Für Freunde des Industrial-Stils ist Holz eine willkommene Ergänzung zu all dem Eisen. Das Holz darf grob bearbeitet sein und gerne stilvolle Patina haben. Alte Brandzeichen, Astlöcher und Absplitterungen zeugen davon, dass mit diesem Holz wirklich gearbeitet wurde. Oftmals ist das Holz über die Zeit dunkler geworden. Zu schwarzen Eisenbeschlägen und warmen Kupferrohren passt dieses dunkle Braun aber perfekt und wirkt – besonders wenn ihr euch für eher massive Stücke entscheidet – hochwertig.
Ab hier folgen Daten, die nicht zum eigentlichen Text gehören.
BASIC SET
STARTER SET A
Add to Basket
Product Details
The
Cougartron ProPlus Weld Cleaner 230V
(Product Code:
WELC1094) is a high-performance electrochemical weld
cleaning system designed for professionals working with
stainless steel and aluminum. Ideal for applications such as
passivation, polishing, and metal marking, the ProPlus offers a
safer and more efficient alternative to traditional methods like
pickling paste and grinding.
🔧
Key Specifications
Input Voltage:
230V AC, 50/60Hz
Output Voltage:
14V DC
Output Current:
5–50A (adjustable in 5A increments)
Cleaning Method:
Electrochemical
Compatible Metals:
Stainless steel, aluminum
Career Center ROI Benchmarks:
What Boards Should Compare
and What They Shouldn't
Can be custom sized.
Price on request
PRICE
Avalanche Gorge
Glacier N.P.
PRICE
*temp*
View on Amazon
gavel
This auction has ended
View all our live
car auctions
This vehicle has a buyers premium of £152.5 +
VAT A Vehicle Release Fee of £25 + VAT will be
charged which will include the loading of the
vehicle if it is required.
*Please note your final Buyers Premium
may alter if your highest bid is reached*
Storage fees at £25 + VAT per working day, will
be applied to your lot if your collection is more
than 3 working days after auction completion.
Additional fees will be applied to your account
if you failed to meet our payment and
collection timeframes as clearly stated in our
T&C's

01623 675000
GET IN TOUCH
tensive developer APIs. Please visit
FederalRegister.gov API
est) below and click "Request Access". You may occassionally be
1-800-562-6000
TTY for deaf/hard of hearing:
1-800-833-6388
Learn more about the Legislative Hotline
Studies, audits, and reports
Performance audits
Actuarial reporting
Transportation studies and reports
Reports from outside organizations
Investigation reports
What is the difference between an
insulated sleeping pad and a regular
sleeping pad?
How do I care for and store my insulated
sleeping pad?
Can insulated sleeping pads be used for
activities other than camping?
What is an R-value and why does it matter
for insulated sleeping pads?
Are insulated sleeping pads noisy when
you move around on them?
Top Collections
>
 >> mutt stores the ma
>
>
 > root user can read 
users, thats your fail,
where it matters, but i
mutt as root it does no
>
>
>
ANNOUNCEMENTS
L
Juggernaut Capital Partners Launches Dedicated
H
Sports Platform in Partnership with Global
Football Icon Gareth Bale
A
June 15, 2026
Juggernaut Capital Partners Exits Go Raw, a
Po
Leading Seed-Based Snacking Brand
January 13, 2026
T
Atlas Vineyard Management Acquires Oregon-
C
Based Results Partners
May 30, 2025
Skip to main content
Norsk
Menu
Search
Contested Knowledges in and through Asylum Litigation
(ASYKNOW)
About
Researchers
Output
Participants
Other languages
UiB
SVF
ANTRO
Gut gealtertes Holz steht für echte Qualität, für die Tischler und Holzliebhaber so einiges geben.

 

Echte oder künstliche Patina verleiht Holzmöbeln einen interessanten, rauen Charme.

Holz ist also nicht gleich Holz. Jede Holzart hat seinen eigenen Charakter und je nach Verarbeitung sind schier unzählige Nuancen und Stile denkbar. Holz kann (fast) alles. Der Trick ist, euch inspirieren zu lassen und dann euren eigenen Stil zu kreieren. Viel Spaß dabei!